SUPPLIED MATERIAL —

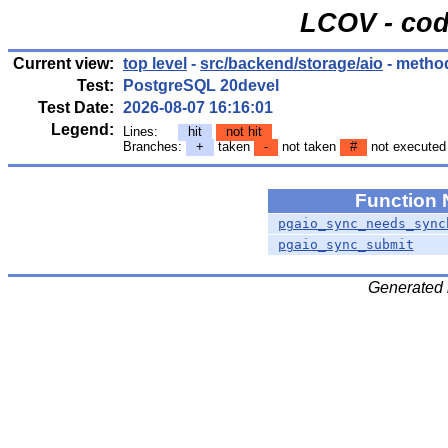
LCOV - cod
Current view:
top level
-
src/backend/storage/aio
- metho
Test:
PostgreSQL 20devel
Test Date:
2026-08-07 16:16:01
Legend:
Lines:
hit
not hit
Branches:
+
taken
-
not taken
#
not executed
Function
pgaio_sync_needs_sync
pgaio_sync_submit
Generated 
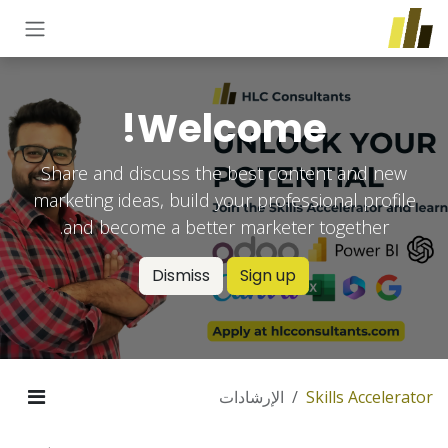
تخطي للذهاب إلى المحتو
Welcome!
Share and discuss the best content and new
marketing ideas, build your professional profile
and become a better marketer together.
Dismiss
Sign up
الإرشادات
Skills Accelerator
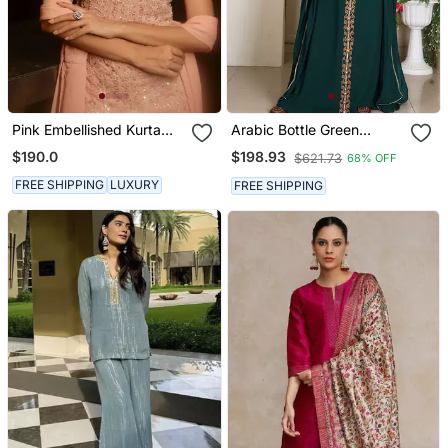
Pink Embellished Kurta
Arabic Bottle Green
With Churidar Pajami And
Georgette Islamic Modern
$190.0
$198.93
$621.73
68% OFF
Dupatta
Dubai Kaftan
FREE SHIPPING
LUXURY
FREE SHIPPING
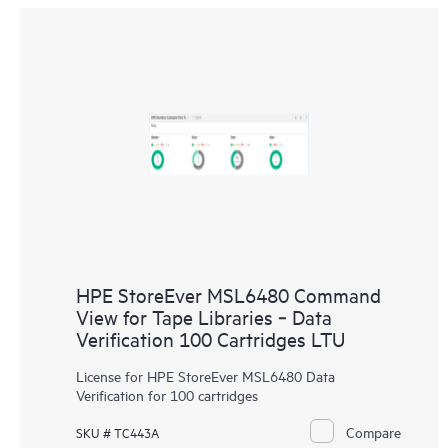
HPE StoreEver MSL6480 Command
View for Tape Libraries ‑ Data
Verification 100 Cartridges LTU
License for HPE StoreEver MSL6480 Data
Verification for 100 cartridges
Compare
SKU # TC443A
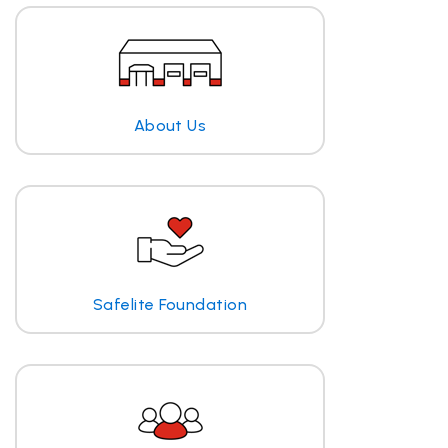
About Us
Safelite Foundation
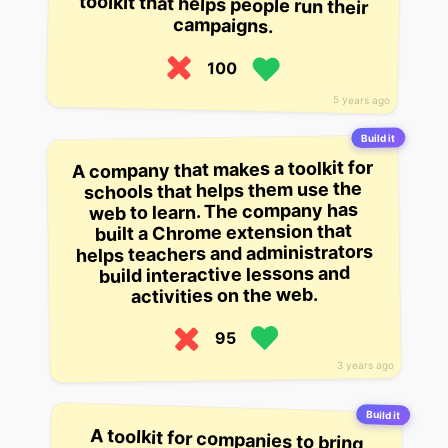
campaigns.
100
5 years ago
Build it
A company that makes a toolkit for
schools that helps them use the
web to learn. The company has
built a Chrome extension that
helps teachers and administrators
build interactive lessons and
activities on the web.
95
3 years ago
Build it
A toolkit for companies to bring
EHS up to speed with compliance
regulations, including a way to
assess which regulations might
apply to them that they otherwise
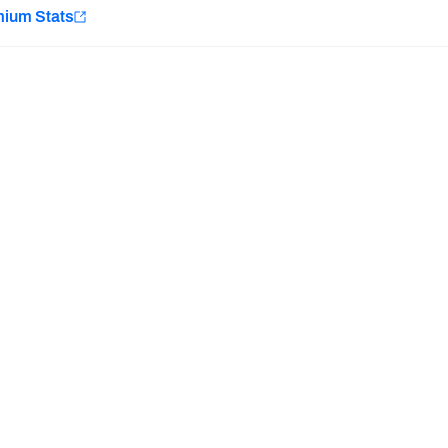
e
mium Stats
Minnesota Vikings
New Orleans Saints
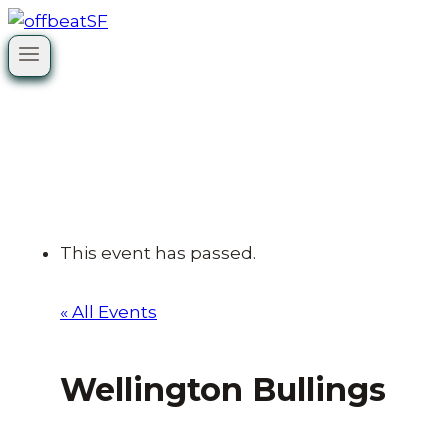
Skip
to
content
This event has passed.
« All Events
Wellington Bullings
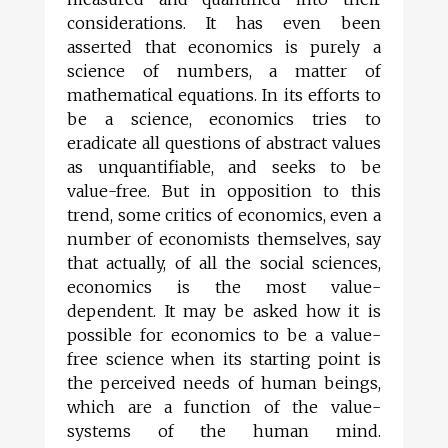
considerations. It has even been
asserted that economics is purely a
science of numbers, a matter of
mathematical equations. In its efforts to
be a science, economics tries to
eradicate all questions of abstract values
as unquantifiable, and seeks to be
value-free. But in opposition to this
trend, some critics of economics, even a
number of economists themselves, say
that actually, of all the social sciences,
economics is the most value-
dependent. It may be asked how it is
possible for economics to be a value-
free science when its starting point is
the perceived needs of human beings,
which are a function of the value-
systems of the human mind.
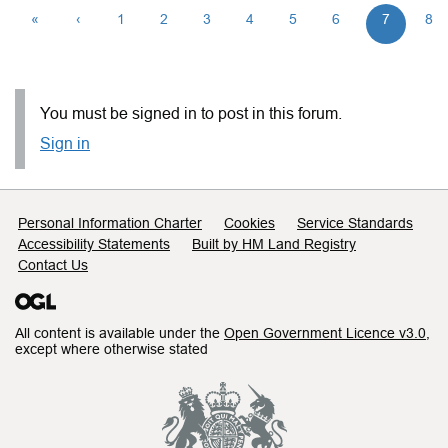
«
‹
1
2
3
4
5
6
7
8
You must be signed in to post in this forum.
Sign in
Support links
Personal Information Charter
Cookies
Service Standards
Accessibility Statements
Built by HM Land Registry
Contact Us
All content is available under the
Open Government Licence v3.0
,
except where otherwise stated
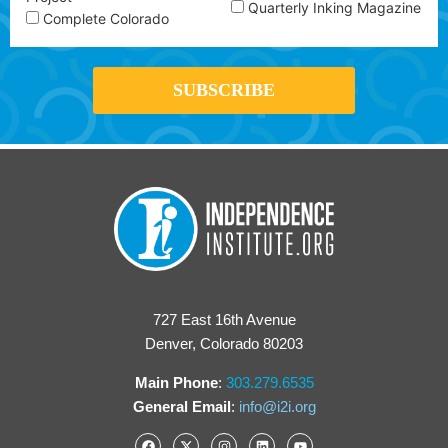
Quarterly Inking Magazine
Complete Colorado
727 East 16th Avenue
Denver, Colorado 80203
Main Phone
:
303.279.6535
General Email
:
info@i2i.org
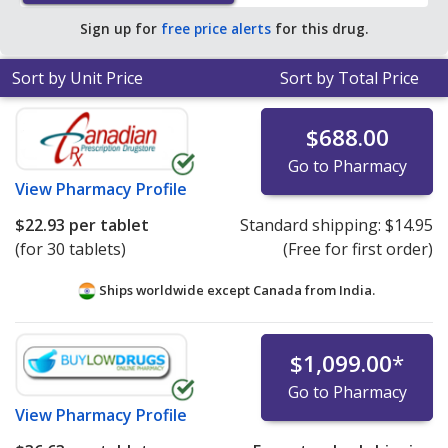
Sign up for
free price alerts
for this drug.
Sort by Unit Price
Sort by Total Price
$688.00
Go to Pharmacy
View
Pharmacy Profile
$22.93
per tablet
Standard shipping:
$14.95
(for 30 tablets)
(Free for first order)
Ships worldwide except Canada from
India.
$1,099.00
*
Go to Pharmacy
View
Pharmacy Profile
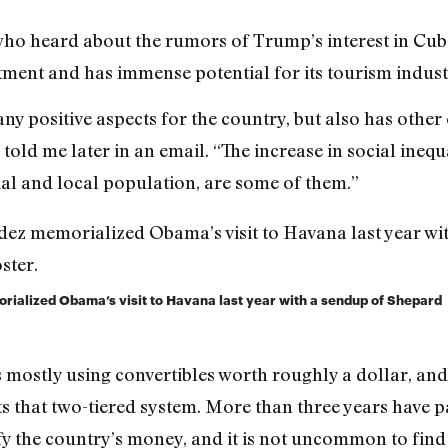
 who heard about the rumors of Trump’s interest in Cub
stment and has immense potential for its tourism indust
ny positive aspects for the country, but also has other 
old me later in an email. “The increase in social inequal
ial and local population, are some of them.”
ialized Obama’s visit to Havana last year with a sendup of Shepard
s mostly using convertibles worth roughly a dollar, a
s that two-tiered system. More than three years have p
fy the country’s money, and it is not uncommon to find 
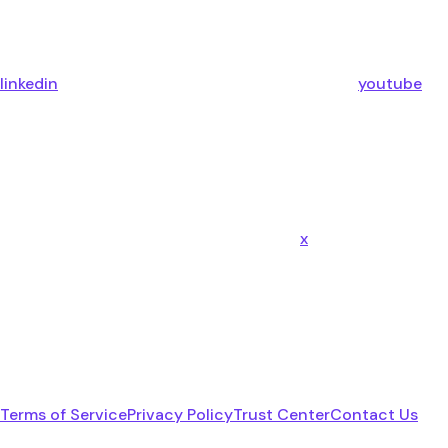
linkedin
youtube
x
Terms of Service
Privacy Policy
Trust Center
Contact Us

TASK STATEMENT —
With the pictures dropped, write out all of the entries word for word.

TASK OUTPUT —
LCOV - cod
Current view:
top level
-
src/backend/storage/aio
- metho
Test:
PostgreSQL 20devel
Test Date:
2026-08-07 16:16:01
Legend:
Lines:
hit
not hit
Branches:
+
taken
-
not taken
#
not executed
Function
pgaio_sync_needs_sync
pgaio_sync_submit
Generated 
تخطي للذهاب إلى المحتو
Welcome!
Share and discuss the best content and new
marketing ideas, build your professional profile
and become a better marketer together.
Dismiss
Sign up
الإرشادات
Skills Accelerator
Pink Embellished Kurta
Arabic Bottle Green
With Churidar Pajami And
Georgette Islamic Modern
$190.0
$198.93
$621.73
68% OFF
Dupatta
Dubai Kaftan
FREE SHIPPING
LUXURY
FREE SHIPPING
HPE StoreEver MSL6480 Command
View for Tape Libraries ‑ Data
Verification 100 Cartridges LTU
License for HPE StoreEver MSL6480 Data
Verification for 100 cartridges
Compare
SKU # TC443A
About Us
Safelite Foundation
campaigns.
100
5 years ago
Build it
A company that makes a toolkit for
schools that helps them use the
web to learn. The company has
built a Chrome extension that
helps teachers and administrators
build interactive lessons and
activities on the web.
95
3 years ago
Build it
A toolkit for companies to bring
EHS up to speed with compliance
regulations, including a way to
assess which regulations might
apply to them that they otherwise
e
mium Stats
Minnesota Vikings
New Orleans Saints
Skip
to
content
This event has passed.
« All Events
Wellington Bullings
considerations. It has even been
asserted that economics is purely a
science of numbers, a matter of
mathematical equations. In its efforts to
be a science, economics tries to
eradicate all questions of abstract values
as unquantifiable, and seeks to be
value-free. But in opposition to this
trend, some critics of economics, even a
number of economists themselves, say
that actually, of all the social sciences,
economics is the most value-
dependent. It may be asked how it is
possible for economics to be a value-
free science when its starting point is
the perceived needs of human beings,
which are a function of the value-
systems of the human mind.
«
‹
1
2
3
4
5
6
7
8
You must be signed in to post in this forum.
Sign in
Support links
Personal Information Charter
Cookies
Service Standards
Accessibility Statements
Built by HM Land Registry
Contact Us
All content is available under the
Open Government Licence v3.0
,
except where otherwise stated
Quarterly Inking Magazine
Complete Colorado
727 East 16th Avenue
Denver, Colorado 80203
Main Phone
:
303.279.6535
General Email
:
info@i2i.org
Sign up for
free price alerts
for this drug.
Sort by Unit Price
Sort by Total Price
$688.00
Go to Pharmacy
View
Pharmacy Profile
$22.93
per tablet
Standard shipping:
$14.95
(for 30 tablets)
(Free for first order)
Ships worldwide except Canada from
India.
$1,099.00
*
Go to Pharmacy
View
Pharmacy Profile
 who heard about the rumors of Trump’s interest in Cub
stment and has immense potential for its tourism indust
ny positive aspects for the country, but also has other 
old me later in an email. “The increase in social inequal
ial and local population, are some of them.”
ialized Obama’s visit to Havana last year with a sendup of Shepard
s mostly using convertibles worth roughly a dollar, a
s that two-tiered system. More than three years have p
fy the country’s money, and it is not uncommon to find 
linkedin
youtube
x
Terms of Service
Privacy Policy
Trust Center
Contact Us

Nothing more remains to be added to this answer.